* [PROBLEM TO WORK ON]: Look through the entries below and count the lines with "Marrakech" in them; the reply is the number alone.

* [PROVIDED ENTRIES]:
▼
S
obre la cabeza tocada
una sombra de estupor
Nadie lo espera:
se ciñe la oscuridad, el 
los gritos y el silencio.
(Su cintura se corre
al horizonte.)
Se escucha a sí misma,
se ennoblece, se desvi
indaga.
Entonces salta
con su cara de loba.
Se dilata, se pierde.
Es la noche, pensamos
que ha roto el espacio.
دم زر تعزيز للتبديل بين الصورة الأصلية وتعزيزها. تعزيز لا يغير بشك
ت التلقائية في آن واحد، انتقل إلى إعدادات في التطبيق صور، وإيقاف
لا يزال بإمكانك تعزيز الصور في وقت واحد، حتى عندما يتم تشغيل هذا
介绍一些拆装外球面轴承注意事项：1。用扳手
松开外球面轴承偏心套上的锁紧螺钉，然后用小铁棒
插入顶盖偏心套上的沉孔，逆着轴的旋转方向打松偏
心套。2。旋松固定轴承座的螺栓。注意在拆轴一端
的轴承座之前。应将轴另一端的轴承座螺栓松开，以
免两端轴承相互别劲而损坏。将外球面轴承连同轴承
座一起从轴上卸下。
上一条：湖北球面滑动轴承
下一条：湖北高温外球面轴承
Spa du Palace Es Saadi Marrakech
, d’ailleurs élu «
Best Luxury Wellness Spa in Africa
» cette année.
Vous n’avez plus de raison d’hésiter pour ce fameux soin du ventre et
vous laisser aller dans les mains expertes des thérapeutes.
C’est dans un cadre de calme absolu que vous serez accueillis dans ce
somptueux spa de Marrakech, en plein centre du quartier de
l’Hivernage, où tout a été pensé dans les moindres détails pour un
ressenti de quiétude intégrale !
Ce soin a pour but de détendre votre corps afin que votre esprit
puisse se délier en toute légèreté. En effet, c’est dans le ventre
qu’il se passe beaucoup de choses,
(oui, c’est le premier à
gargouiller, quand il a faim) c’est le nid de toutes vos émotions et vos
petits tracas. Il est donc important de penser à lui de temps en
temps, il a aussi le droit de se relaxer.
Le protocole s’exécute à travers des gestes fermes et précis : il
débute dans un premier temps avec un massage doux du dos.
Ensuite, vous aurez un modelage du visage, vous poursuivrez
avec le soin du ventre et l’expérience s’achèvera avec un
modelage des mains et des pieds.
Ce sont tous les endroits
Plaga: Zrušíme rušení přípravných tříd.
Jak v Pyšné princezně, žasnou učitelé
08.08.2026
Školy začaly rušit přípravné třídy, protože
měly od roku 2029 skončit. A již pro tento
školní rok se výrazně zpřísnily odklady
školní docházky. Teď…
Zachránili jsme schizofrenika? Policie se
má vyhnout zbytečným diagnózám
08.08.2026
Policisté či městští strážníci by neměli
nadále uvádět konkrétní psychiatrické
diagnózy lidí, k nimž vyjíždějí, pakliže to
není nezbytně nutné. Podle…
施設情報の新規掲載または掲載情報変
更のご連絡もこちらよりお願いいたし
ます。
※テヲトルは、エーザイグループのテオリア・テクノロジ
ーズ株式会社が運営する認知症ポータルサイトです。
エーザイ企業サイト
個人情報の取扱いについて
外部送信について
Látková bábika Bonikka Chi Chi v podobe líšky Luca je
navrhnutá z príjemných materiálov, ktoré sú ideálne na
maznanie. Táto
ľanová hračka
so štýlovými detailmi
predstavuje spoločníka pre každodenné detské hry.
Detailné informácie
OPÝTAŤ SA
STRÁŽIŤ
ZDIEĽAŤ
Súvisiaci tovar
▲
▼
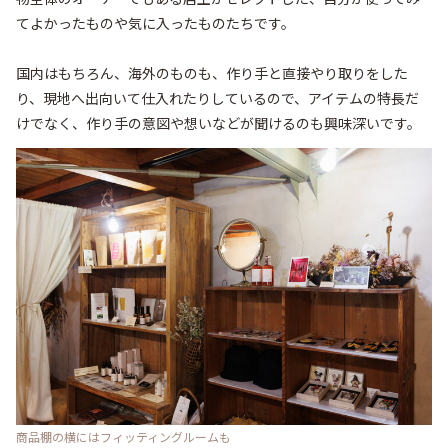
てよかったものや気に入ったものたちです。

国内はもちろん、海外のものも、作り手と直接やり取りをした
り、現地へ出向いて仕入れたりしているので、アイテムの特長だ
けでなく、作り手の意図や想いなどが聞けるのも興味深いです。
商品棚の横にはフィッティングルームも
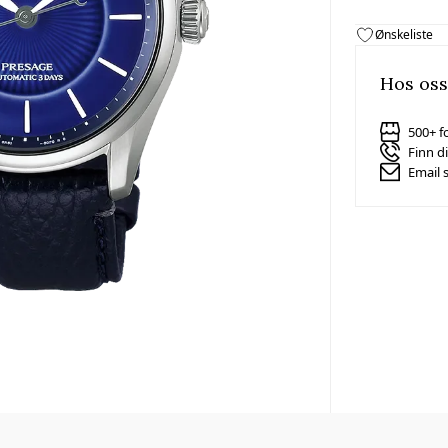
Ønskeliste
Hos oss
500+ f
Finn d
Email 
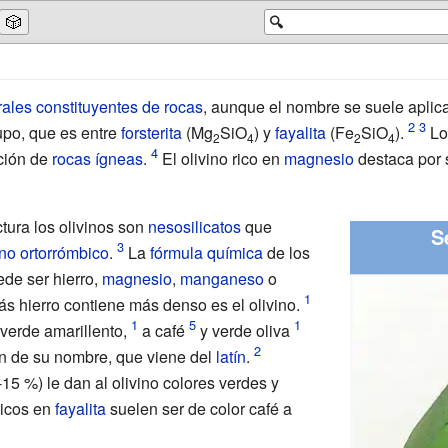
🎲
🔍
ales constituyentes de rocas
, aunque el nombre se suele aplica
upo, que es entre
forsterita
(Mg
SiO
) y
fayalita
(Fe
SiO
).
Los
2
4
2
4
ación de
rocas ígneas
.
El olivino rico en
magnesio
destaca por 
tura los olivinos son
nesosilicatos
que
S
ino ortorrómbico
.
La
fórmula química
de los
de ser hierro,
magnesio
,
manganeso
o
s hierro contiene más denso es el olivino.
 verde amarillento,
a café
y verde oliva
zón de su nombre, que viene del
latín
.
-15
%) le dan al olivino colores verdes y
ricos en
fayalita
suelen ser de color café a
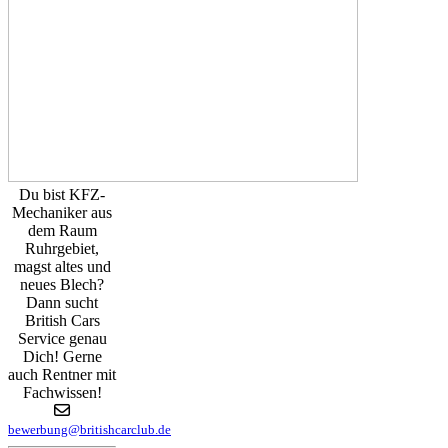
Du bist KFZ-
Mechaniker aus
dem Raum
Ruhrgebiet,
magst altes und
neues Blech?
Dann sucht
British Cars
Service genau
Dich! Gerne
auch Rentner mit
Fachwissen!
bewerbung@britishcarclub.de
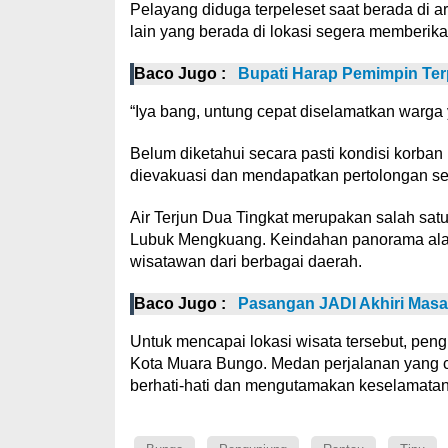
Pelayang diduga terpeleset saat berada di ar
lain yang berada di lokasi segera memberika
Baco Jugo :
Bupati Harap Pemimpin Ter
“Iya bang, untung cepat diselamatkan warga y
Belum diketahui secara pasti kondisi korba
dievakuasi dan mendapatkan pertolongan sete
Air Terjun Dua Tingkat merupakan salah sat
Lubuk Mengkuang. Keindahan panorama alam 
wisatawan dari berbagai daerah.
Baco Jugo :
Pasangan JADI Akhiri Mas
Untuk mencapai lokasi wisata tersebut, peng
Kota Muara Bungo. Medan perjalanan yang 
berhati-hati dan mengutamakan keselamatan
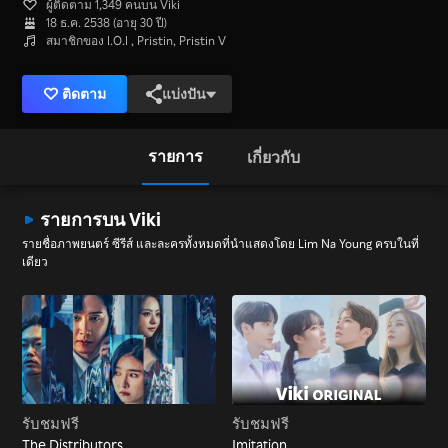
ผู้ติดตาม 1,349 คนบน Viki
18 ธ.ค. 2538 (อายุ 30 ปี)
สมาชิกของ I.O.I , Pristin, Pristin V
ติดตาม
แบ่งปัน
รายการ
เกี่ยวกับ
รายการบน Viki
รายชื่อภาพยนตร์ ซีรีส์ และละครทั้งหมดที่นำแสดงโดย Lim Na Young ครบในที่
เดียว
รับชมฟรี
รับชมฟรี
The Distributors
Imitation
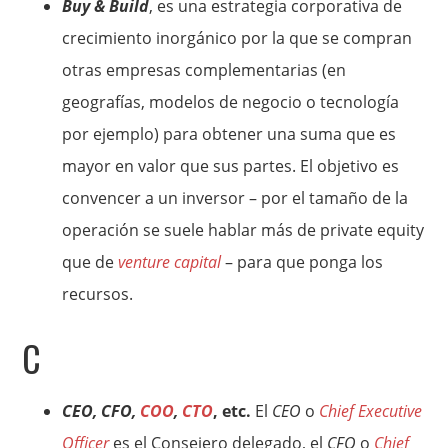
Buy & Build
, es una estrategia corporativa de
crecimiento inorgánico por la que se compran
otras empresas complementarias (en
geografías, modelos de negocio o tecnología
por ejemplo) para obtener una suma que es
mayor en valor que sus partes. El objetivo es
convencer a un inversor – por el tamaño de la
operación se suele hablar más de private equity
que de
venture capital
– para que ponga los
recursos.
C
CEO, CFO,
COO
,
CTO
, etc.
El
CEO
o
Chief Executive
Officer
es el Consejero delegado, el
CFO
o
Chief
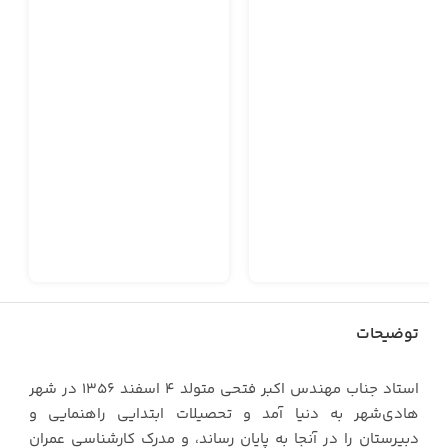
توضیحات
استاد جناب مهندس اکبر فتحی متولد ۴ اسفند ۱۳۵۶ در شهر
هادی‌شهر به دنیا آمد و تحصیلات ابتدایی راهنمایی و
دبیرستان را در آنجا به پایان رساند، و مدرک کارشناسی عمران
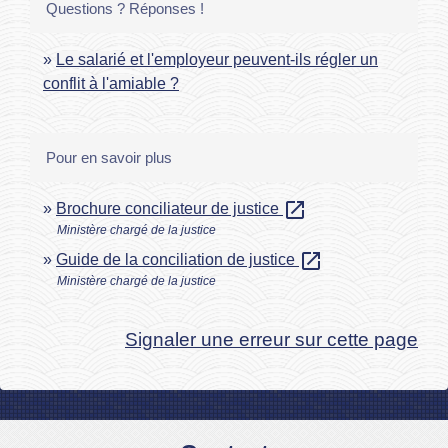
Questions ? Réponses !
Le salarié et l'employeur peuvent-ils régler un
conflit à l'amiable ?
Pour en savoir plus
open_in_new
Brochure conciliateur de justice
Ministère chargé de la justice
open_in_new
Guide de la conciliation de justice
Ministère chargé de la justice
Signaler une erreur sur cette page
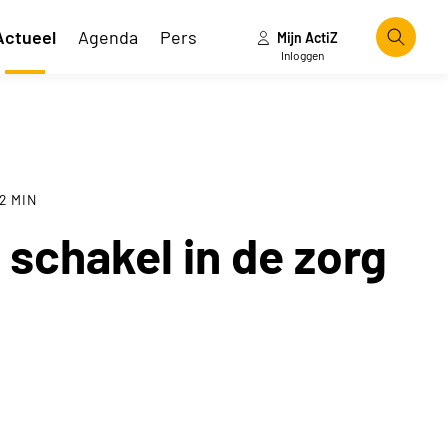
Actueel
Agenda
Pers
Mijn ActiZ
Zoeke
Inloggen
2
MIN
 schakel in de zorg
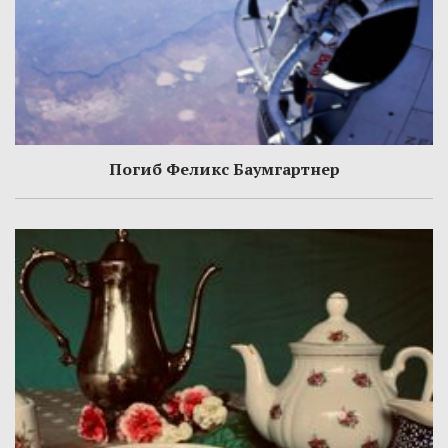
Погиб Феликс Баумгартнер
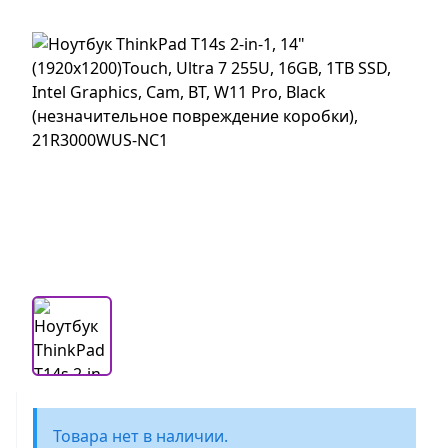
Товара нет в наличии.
▲
▼
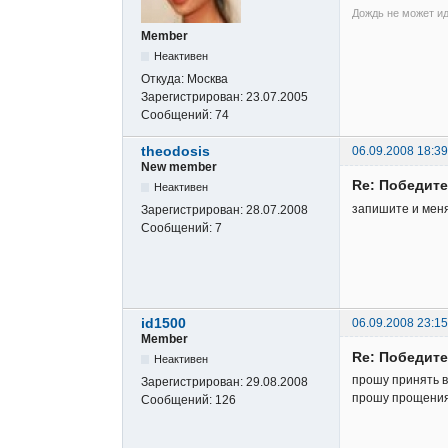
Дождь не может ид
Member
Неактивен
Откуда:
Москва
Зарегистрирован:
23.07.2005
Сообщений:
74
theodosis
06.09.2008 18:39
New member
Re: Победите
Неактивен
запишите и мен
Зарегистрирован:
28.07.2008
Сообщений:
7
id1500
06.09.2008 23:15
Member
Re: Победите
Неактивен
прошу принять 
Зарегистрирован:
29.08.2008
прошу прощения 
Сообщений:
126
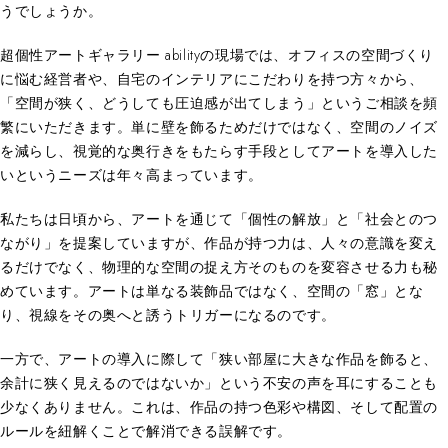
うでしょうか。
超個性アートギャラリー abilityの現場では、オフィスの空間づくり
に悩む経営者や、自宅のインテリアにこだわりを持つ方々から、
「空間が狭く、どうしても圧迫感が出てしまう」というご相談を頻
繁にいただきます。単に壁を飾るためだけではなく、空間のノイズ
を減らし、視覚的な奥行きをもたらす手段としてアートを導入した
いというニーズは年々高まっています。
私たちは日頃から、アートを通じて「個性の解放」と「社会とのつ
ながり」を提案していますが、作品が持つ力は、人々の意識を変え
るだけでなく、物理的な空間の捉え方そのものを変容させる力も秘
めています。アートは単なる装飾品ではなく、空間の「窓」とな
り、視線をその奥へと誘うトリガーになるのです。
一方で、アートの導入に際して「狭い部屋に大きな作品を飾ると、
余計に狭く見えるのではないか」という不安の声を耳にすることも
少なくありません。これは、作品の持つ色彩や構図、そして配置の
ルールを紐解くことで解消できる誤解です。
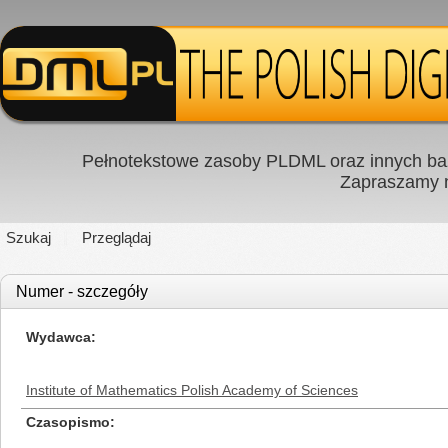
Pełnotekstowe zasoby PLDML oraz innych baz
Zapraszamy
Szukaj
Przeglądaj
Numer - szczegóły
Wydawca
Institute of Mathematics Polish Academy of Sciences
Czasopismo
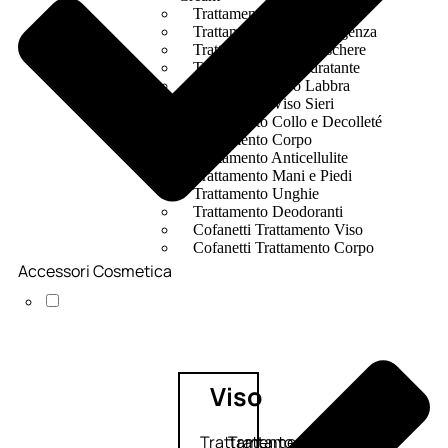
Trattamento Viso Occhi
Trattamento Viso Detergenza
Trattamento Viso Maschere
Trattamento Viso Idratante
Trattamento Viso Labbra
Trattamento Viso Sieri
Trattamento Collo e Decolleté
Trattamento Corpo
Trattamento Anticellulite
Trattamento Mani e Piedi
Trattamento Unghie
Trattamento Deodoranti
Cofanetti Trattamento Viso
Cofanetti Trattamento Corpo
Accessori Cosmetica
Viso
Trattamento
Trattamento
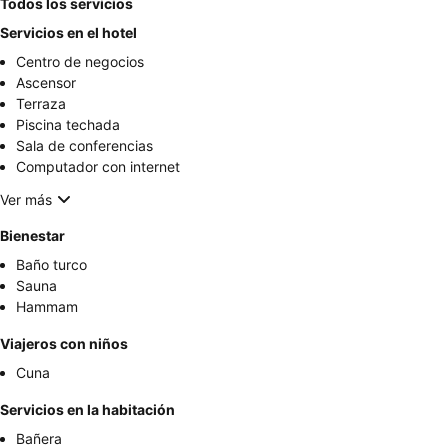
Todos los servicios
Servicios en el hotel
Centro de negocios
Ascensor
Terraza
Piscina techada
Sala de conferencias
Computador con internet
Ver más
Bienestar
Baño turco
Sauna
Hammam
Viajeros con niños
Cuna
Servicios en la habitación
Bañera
▲
* [REPLY]: 2